Our live set is really solid at this point. We are starting off with some of our most straight-ahead rocking blues songs (Furry, Devil Eyes, and Fireman are usually the first three in the set) and then switching to some very rocking, yet ass-shaking numbers. Then we pull it back to more slow and swaying songs, heavy on feel and the ability to be spontaneous with going long and maintaining a trance if people are into it.
And people were into it. Our Junior Kimbrough-influenced or cover tracks are exactly these types of tracks. We are working 3 such songs into our set(s) currently: Lord Have Mercy, Leave Her Alone, and Lonely Nights. The longer we played, the more people got up to dance.

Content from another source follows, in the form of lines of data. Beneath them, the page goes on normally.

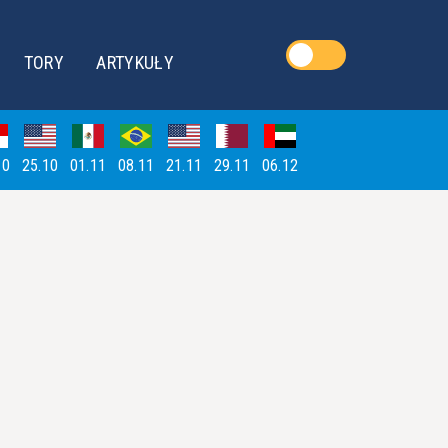
TORY
ARTYKUŁY
10
25.10
01.11
08.11
21.11
29.11
06.12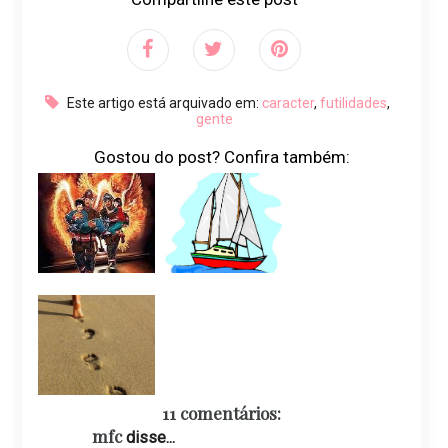
Este artigo está arquivado em:
caracter
,
futilidades
,
gente
Gostou do post? Confira também:
11 comentários:
mfc
disse...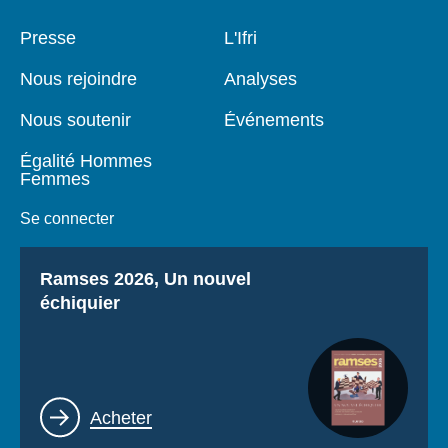
Pied
Presse
Navigation
L'Ifri
de
principale
page
Nous rejoindre
Analyses
Nous soutenir
Événements
Égalité Hommes
Femmes
Se connecter
Titre
Ramses 2026, Un nouvel
échiquier
Lien
Acheter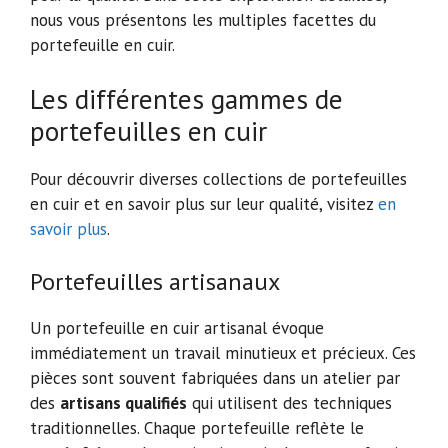
nous vous présentons les multiples facettes du
portefeuille en cuir.
Les différentes gammes de
portefeuilles en cuir
Pour découvrir diverses collections de portefeuilles
en cuir et en savoir plus sur leur qualité, visitez
en
savoir plus
.
Portefeuilles artisanaux
Un portefeuille en cuir artisanal évoque
immédiatement un travail minutieux et précieux. Ces
pièces sont souvent fabriquées dans un atelier par
des
artisans qualifiés
qui utilisent des techniques
traditionnelles. Chaque portefeuille reflète le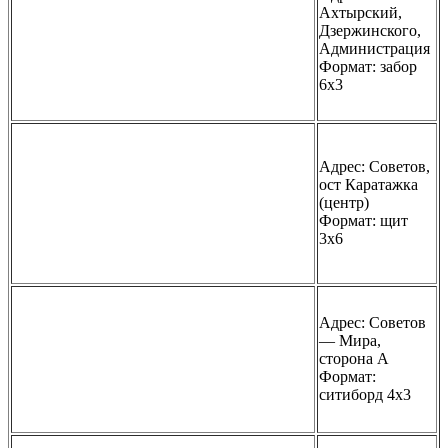
Ахтырский,
Дзержинского,
Администрация
Формат: забор
6х3
Адрес: Советов,
ост Каратажка
(центр)
Формат: щит
3х6
Адрес: Советов
— Мира,
сторона А
Формат:
ситиборд 4х3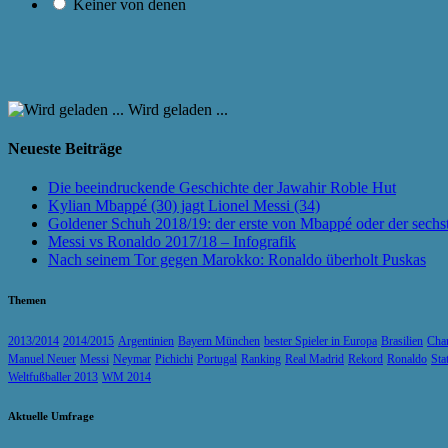
Keiner von denen
Wird geladen ...
Neueste Beiträge
Die beeindruckende Geschichte der Jawahir Roble Hut
Kylian Mbappé (30) jagt Lionel Messi (34)
Goldener Schuh 2018/19: der erste von Mbappé oder der sechs
Messi vs Ronaldo 2017/18 – Infografik
Nach seinem Tor gegen Marokko: Ronaldo überholt Puskas
Themen
2013/2014
2014/2015
Argentinien
Bayern München
bester Spieler in Europa
Brasilien
Cha
Manuel Neuer
Messi
Neymar
Pichichi
Portugal
Ranking
Real Madrid
Rekord
Ronaldo
Sta
Weltfußballer 2013
WM 2014
Aktuelle Umfrage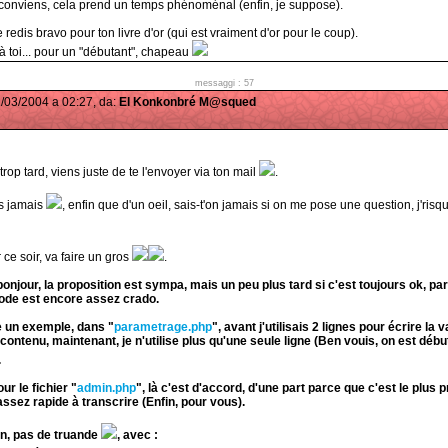
 conviens, cela prend un temps phénoménal (enfin, je suppose).
e redis bravo pour ton livre d'or (qui est vraiment d'or pour le coup).
 à toi... pour un "débutant", chapeau
messaggi : 57
31/03/2004 a 02:27, da:
El Konkonbré M@squed
 trop tard, viens juste de te l'envoyer via ton mail
.
rs jamais
, enfin que d'un oeil, sais-t'on jamais si on me pose une question, j'risqu
r ce soir, va faire un gros
.
onjour, la proposition est sympa, mais un peu plus tard si c'est toujours ok, pa
 code est encore assez crado.
 un exemple, dans "
parametrage.php
", avant j'utilisais 2 lignes pour écrire la v
contenu, maintenant, je n'utilise plus qu'une seule ligne (Ben vouis, on est débu
.
ur le fichier "
admin.php
", là c'est d'accord, d'une part parce que c'est le plus pr
assez rapide à transcrire (Enfin, pour vous).
on, pas de truande
, avec :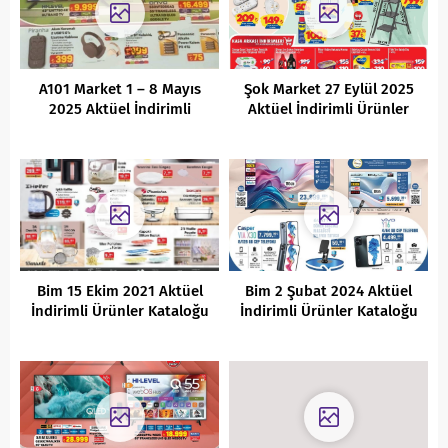
A101 Market 1 – 8 Mayıs
Şok Market 27 Eylül 2025
2025 Aktüel İndirimli
Aktüel İndirimli Ürünler
Ürünler Kataloğu
Kataloğu
Bim 15 Ekim 2021 Aktüel
Bim 2 Şubat 2024 Aktüel
İndirimli Ürünler Kataloğu
İndirimli Ürünler Kataloğu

The venue wanted two 45 minute sets. We had such nice momentum at the end of the first set we were hesitant to stop, but it worked out perfectly. We played our first Junior-inspired track towards the end of the first set and started the second set with Lonely Nights.
The second set had even more spontaneity as there was a give-and-take between us and the crowd. We really attempt to direct the flow of our sets so that the listener can ease into our sound … namely ease into the weirdness of some of the stuff that we do. 3 songs into the second set we were playing “Med Pass,” our 70 second-long punk-blues track that tells the story of receiving antipsychotic medications against ones will at an involuntary psychiatric hospital (something Stefan and I know far too much about). They loved this song. We knew we had ‘em where we wanted ‘em.
We kept rocking pretty hard the rest of the night. Lots of dancing and more bodies pushing forward. Stefan and Kirby’s attempts at speaking Czech for the purposes of announcing our merchandise for sale were met with great applause and joy.
We got the call for the encore, as has been the case at every show on this tour. One of the locals braved the stage, making her way to the green room and politely asked “You please make more music?” I love the receptions we are getting here in Europe. It’s so easy to just keep playing and playing when the music is well-received.
Oh, and one more thing about this show: another enthusiastic Frank was in attendance (this one was definitely not a priest … if he was, he was undercover and hiding it well with his frequent Jack Daniel purchases for us). This Frank christened Joe with a nickname. “Pepa” (pronounced like “Pep-pah”) is his new handle. I think it’ll stick.